American distance record-holder Alan Webb battles back from injuries
By Jeff Faraudo, Bay Area News Group
PALO ALTO - His career stalled by injuries most of the past four years, Alan Webb hopes to become the runner he once was. But he doesn't expect to get there by looking back.
"I almost try not to compare myself to what I did in the past," the 29-year-old American record-holder in the Mile said on the eve of Sunday's Payton Jordan Invitational at Stanford. "It's always the here and now.

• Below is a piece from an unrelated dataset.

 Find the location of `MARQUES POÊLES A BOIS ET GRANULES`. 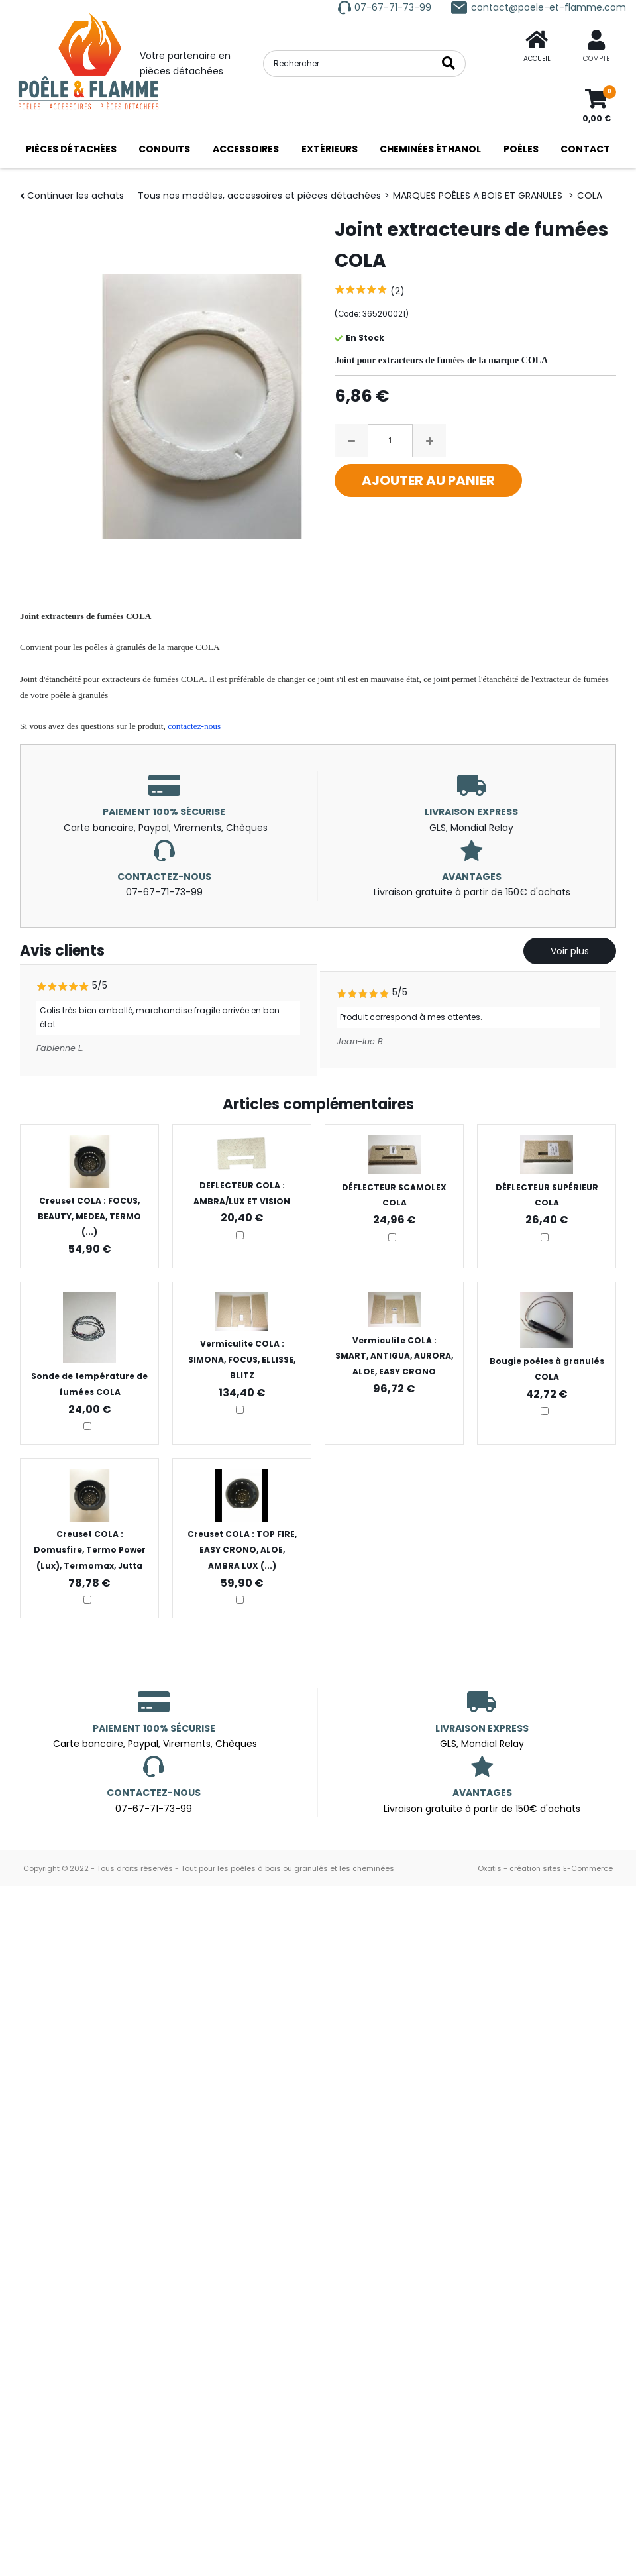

You can't sort of live on those successes.
"I know that it's there. I know I can still do it. But I kind of pretend that I haven't done it yet so I'll go out there hungry to do more."
Webb, who ran a season-best time but finished 11th in the 1,500 meters Sunday, has had a career marked by extreme highs but also disappointments.
He became the hottest name in U.S. track and field in 2001 when he shattered Jim Ryun's 36-year-old high school record for the Mile.
"That was a lifetime ago," he said.
Three years later, still just 21, Webb made the U.S. Olympic team. In 2007, he broke Steve Scott's 25-year-old American record in the Mile.
Since then, little has gone right. He failed to earn a return trip to the Olympics in 2008, then developed an Achilles tendon injury that finally was diagnosed and surgically repaired early in 2010. Following that, he suffered a stress fracture in his foot and a stress reaction in his tibia, and twice moved his training base.
Now back in Virginia, where he attended high school, Webb is trying to be patient while acknowledging the urgent timetable of an Olympic year.